_RECORD EXCERPTS_:

+--

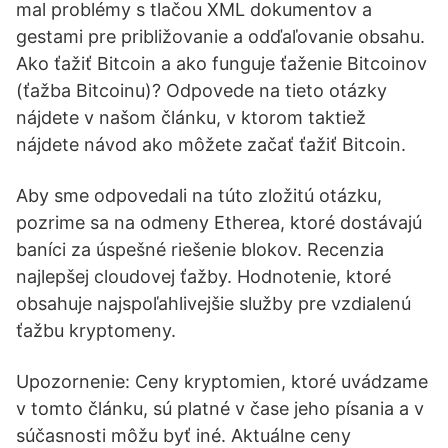
mal problémy s tlačou XML dokumentov a
gestami pre približovanie a odďaľovanie obsahu.
Ako ťažiť Bitcoin a ako funguje ťaženie Bitcoinov
(ťažba Bitcoinu)? Odpovede na tieto otázky
nájdete v našom článku, v ktorom taktiež
nájdete návod ako môžete začať ťažiť Bitcoin.
Aby sme odpovedali na túto zložitú otázku,
pozrime sa na odmeny Etherea, ktoré dostávajú
baníci za úspešné riešenie blokov. Recenzia
najlepšej cloudovej ťažby. Hodnotenie, ktoré
obsahuje najspoľahlivejšie služby pre vzdialenú
ťažbu kryptomeny.
Upozornenie: Ceny kryptomien, ktoré uvádzame
v tomto článku, sú platné v čase jeho písania a v
súčasnosti môžu byť iné. Aktuálne ceny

+--

_PROMPT_:
Each of the lines from the one that contains "obsahuje najspoľahlivejšie služby" through the last line of the data needs to be repeated exactly, with no others.

_ANSWER TO THE PROBLEM_:
obsahuje najspoľahlivejšie služby pre vzdialenú
ťažbu kryptomeny.
Upozornenie: Ceny kryptomien, ktoré uvádzame
v tomto článku, sú platné v čase jeho písania a v
súčasnosti môžu byť iné. Aktuálne ceny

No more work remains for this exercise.